In the 2023-24 fiscal year, the budgetary support was approximately Rs 1.6 lakh crore, with a capital allocation of around Rs 2.45 lakh crore. The gross budgetary support increased to Rs 2.4 lakh crore, while the total capital allocation reached Rs 2.6 lakh crore.
Analyst expectations and focus on modernisation
Analysts anticipate a substantial increase in capital expenditure, reflecting the government’s heightened focus on modernising railways. Credit rating agency ICRA states, “We expect adequate allocations towards the infrastructure sectors such as roads, highways, and railways in 2024-25.” The government’s emphasis on developing and producing emerging technologies in the defence sector may also result in enhanced outlays for research and development.
Elara Capital analysts noted the government’s prioritisation of capital spending, particularly in railways, roads, and defence. This emphasis is expected to persist, albeit at a moderate pace, reflecting the government’s commitment to infrastructure development.
Expectations from the aviation sector
The aviation sector in India has experienced substantial growth, with the Ministry of Civil Aviation targeting a doubling of domestic air passenger traffic from 15 crore to 30 crore by 2030. The Union Budget 2023-24 included plans for the construction of fifty additional airports and heliports to enhance regional air connectivity.
Passenger traffic is expected to grow at a Compound Annual Growth Rate (CAGR) of 14 percent from FY 23-25. The share of passenger traffic at non-metro airports has increased from 32 percent in FY15 to 40 percent in FY23. The burgeoning middle and upper-middle class in tier-2 and tier-3 cities, coupled with a projected GDP growth of 6.5-7.0 percent, is anticipated to drive increased air travel.
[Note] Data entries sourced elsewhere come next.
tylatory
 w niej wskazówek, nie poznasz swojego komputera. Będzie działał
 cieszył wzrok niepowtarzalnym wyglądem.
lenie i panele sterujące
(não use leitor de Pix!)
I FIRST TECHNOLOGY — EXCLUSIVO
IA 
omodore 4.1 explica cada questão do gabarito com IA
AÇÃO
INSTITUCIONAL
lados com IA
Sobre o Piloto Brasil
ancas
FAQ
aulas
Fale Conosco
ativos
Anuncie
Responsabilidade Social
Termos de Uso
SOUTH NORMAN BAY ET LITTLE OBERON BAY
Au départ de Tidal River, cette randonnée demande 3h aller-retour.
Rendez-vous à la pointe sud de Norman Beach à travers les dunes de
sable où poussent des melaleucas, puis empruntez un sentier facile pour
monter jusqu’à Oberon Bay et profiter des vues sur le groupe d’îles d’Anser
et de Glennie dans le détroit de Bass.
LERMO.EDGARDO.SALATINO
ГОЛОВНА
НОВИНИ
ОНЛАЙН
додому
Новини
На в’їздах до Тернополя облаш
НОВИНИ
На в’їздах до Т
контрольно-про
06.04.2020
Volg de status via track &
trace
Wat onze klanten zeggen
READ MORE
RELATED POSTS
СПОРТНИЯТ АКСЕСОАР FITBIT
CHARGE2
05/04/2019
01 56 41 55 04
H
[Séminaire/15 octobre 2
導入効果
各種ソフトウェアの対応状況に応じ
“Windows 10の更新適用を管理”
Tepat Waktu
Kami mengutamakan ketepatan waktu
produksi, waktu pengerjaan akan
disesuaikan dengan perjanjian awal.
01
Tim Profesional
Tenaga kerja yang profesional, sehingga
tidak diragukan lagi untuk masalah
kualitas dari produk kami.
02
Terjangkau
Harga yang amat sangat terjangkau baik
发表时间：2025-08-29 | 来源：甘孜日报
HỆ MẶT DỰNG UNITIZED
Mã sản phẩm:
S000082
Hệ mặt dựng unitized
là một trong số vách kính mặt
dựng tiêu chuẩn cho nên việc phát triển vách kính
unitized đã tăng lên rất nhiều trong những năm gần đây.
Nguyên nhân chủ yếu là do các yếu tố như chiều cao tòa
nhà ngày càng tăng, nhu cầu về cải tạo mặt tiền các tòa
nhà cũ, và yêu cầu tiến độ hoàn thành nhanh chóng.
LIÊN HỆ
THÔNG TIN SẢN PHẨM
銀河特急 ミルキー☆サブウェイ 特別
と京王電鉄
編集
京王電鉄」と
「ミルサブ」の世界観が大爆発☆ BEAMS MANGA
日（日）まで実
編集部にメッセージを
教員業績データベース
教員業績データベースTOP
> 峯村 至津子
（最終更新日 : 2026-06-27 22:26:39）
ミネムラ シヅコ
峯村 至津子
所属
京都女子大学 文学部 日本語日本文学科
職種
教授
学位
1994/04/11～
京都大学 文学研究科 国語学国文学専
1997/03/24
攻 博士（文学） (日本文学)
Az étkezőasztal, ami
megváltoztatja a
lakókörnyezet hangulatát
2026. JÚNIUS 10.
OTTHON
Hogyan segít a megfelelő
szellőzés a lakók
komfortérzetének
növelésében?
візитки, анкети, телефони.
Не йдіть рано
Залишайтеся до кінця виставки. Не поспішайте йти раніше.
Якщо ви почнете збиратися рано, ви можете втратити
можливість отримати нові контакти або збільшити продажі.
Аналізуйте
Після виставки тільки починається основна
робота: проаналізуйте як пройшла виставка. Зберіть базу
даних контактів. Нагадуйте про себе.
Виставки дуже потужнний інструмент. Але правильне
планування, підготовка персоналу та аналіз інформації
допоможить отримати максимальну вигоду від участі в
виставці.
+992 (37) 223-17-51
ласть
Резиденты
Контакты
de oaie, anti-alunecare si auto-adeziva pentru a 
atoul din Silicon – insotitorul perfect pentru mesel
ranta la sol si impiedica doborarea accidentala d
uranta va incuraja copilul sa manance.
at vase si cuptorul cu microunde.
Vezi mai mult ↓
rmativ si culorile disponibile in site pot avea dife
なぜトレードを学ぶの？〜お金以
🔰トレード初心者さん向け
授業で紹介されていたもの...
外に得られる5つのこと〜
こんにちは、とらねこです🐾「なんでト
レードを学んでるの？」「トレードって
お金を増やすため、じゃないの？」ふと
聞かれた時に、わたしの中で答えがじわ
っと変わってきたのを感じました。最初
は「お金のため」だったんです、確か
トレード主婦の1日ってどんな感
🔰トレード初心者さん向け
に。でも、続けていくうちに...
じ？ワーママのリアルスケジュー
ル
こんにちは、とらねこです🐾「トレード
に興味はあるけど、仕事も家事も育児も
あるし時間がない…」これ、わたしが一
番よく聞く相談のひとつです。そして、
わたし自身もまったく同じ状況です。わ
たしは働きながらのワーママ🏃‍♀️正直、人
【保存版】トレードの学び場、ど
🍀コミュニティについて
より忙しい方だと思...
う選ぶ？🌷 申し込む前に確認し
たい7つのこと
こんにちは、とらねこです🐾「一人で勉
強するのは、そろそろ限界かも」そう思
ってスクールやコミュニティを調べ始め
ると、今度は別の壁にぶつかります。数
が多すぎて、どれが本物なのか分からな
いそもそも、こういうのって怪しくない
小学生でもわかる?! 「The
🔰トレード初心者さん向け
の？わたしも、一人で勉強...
Civil aviation players are hopeful for budgetary announcements that improve allocations for training institutes, address the gap between supply and demand, and provide tax relief on Aviation Turbine Fuel (ATF) for airline viability. Additionally, fiscal incentives for Research and Development (R&D) and manufacturing of Maintenance, Repair, and Overhaul (MRO) items in India under the Make in India campaign are anticipated.